The guidelines also recommend against the use of hydroxyethyl starches for fluid resuscitation of severe sepsis and septic shock 1. Additionally, the guidelines suggest using either balanced crystalloids or saline for fluid resuscitation of patients with sepsis or septic shock, and using albumin in addition to crystalloids for initial resuscitation and subsequent intravascular volume replacement in patients with sepsis and septic shock, when patients require substantial amounts of crystalloids 1.

It is essential to monitor patients closely during fluid administration for signs of volume overload, including increasing respiratory rate, oxygen requirements, or development of pulmonary crackles 1. The use of dynamic variables such as passive leg raise, fluid responsiveness tests, or bedside ultrasound can help guide additional fluid administration after the initial bolus 1.

In patients who remain hypotensive after initial fluid resuscitation, vasopressors should be started, with norepinephrine as the first-line agent 1. The rationale behind aggressive early fluid resuscitation is to restore intravascular volume, improve tissue perfusion, and reverse the shock state. However, it's crucial to avoid fluid overload, which can lead to pulmonary edema and other complications.

Key points to consider when administering fluid bolus in sepsis include:

• Administering an initial fluid bolus of 30 mL/kg of crystalloid fluid within the first 3 hours
• Using crystalloids as the initial fluid of choice for resuscitation
• Applying the fluid challenge technique to guide additional fluid administration
• Monitoring patients closely for signs of volume overload
• Using dynamic variables to guide additional fluid administration
• Starting vasopressors with norepinephrine as the first-line agent in patients who remain hypotensive after initial fluid resuscitation.

From the Research

Surviving Sepsis Campaign Guidelines for Fluid Bolus Administration

The Surviving Sepsis Campaign (SSC) guidelines recommend the administration of 30 mL/kg of crystalloid fluid for patients with septic shock who are hypotensive or have a lactate level ≥4 mmol/L 2. However, the optimal volume and timing of fluid administration are still debated.

Key Findings

• A study published in 2021 found that an initial fluid resuscitation dose of 20-30 mL/kg within the first hour was associated with reduced 28-day mortality in patients with septic shock 2.
• Another study published in 2022 suggested that minimizing additional fluid administration after initial resuscitation may be beneficial, but no single measure has been established as the best method to guide ongoing fluid management in sepsis 3.
• A 2019 study found that failure to reach a 30 mL/kg crystalloid bolus within 3 hours of sepsis onset was associated with increased odds of in-hospital mortality, irrespective of comorbidities 4.
• A 2023 study noted that the current recommendation of the SSC guidelines to administer 30 mL/kg fluid cannot be applied to all patients, and that complications of fluid over-resuscitation can further delay organ recovery and increase mortality 5.
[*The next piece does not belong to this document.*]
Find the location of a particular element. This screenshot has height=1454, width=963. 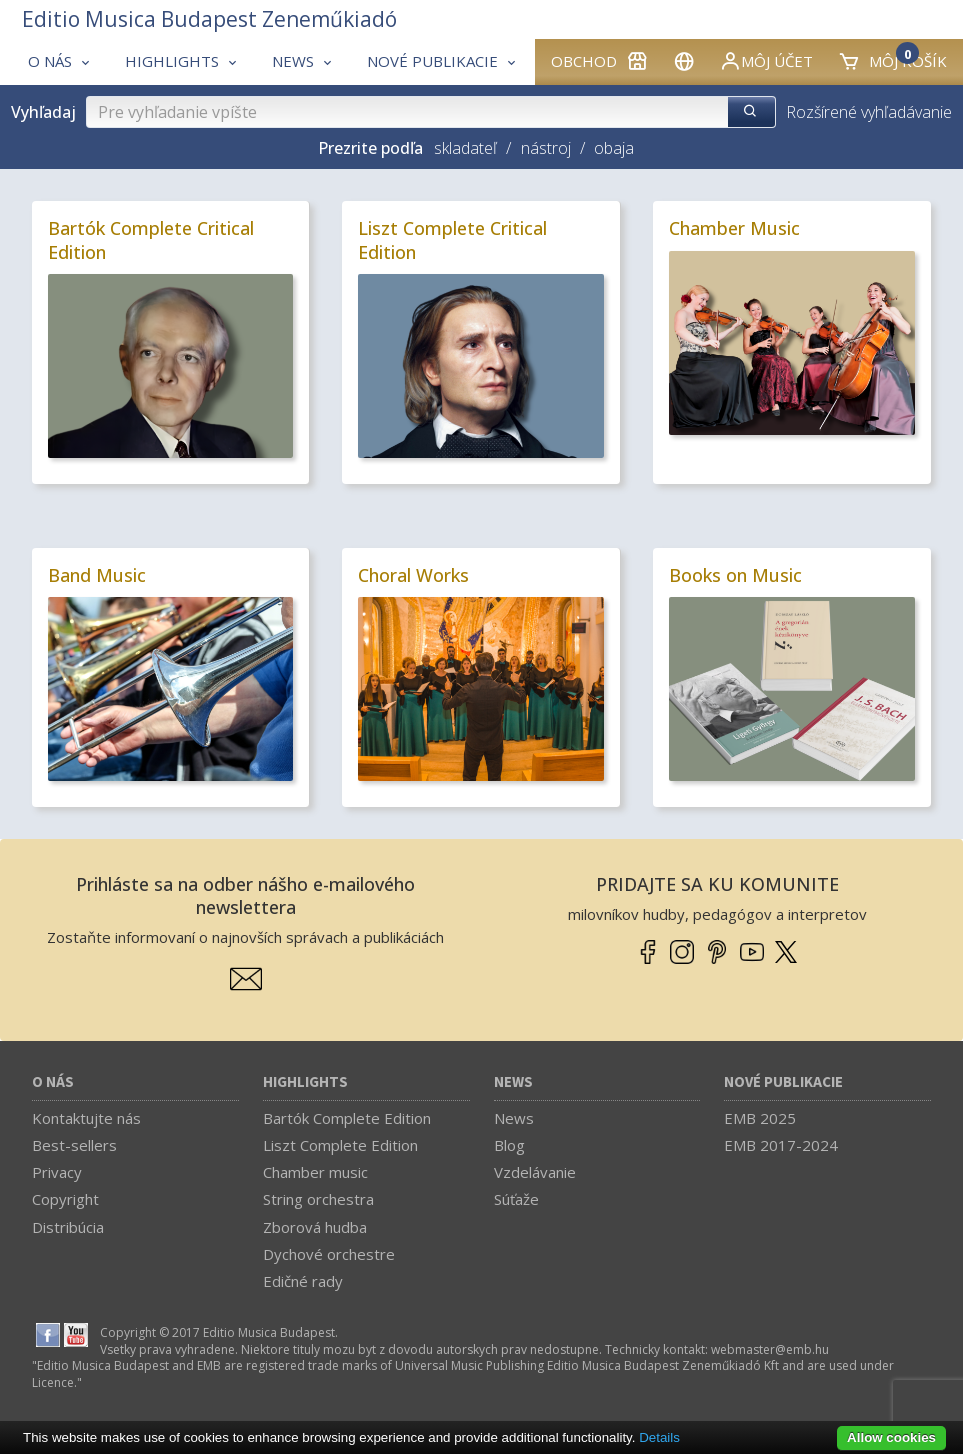 O nás is located at coordinates (53, 1082).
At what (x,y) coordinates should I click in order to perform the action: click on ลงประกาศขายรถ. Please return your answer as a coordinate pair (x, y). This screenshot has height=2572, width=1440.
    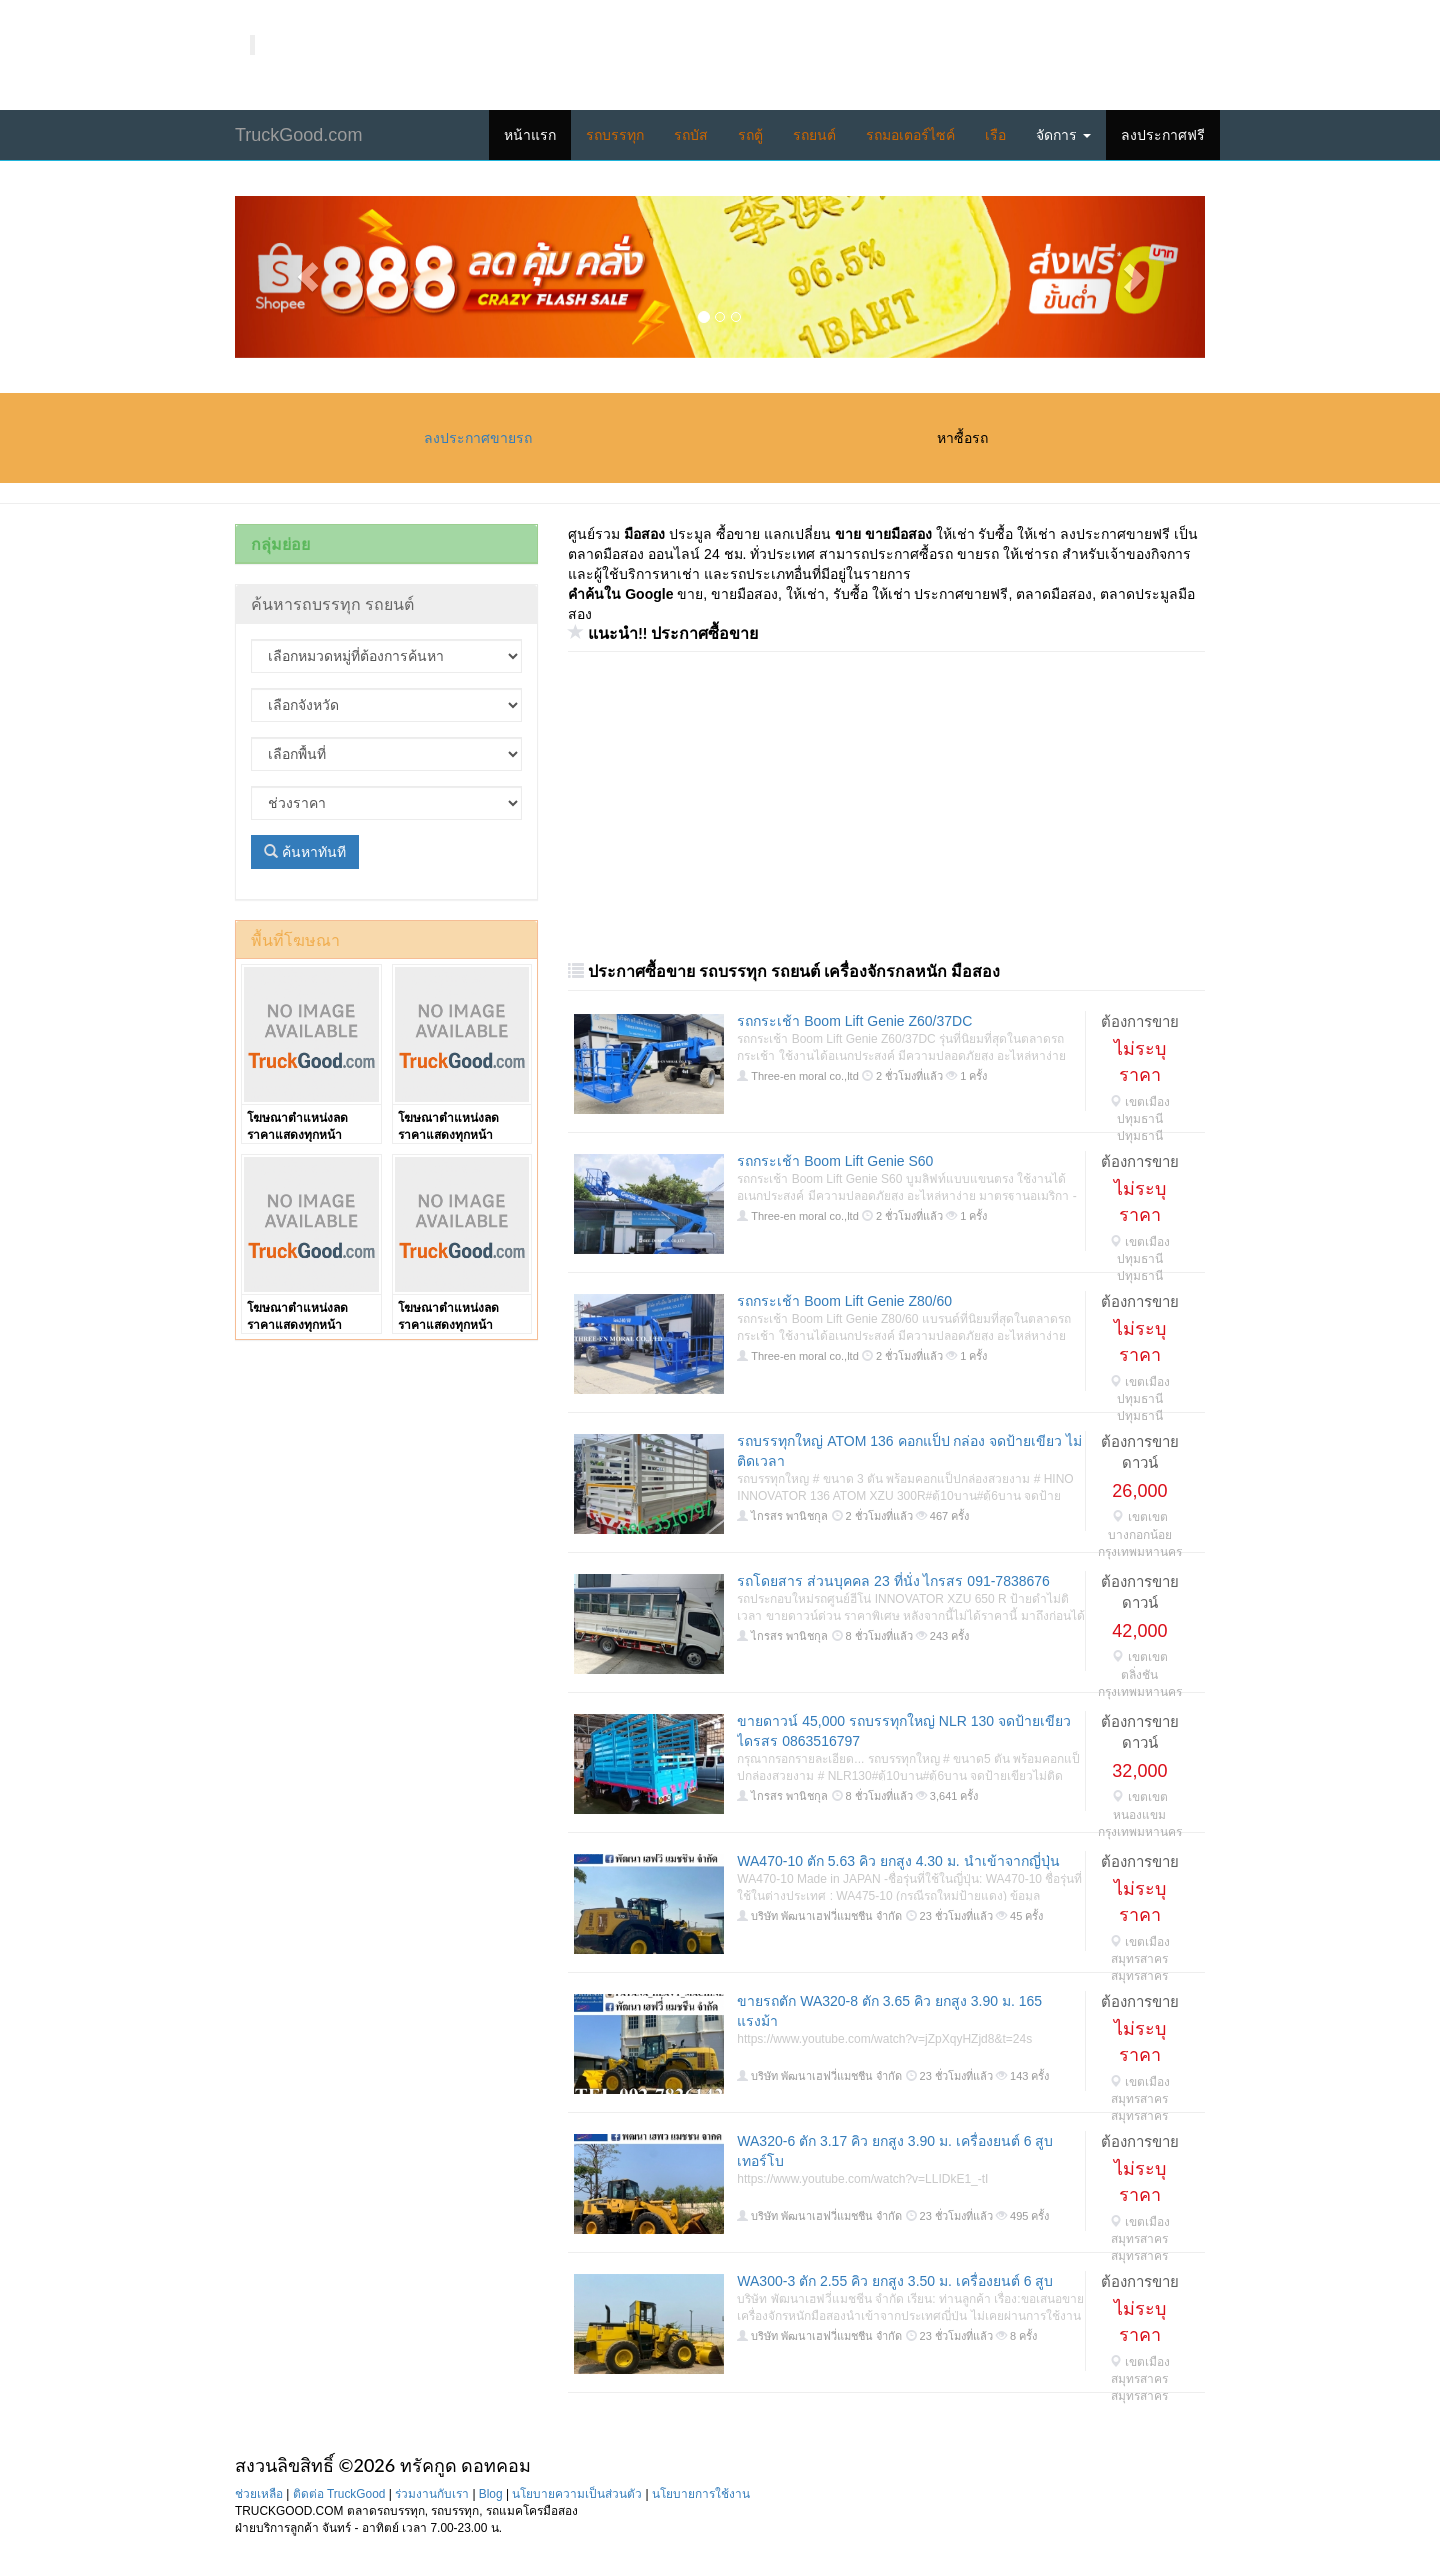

Considerations for Fluid Administration

• The use of balanced crystalloids, rather than saline, is supported by current data 3.
• The role of albumin administration in sepsis remains uncertain 3.
• Dynamic measures of "fluid responsiveness" can predict which patients will experience an increase in cardiac output from a fluid bolus, but the applicability of these measures to patient populations and their effect on clinical outcomes is still uncertain 3.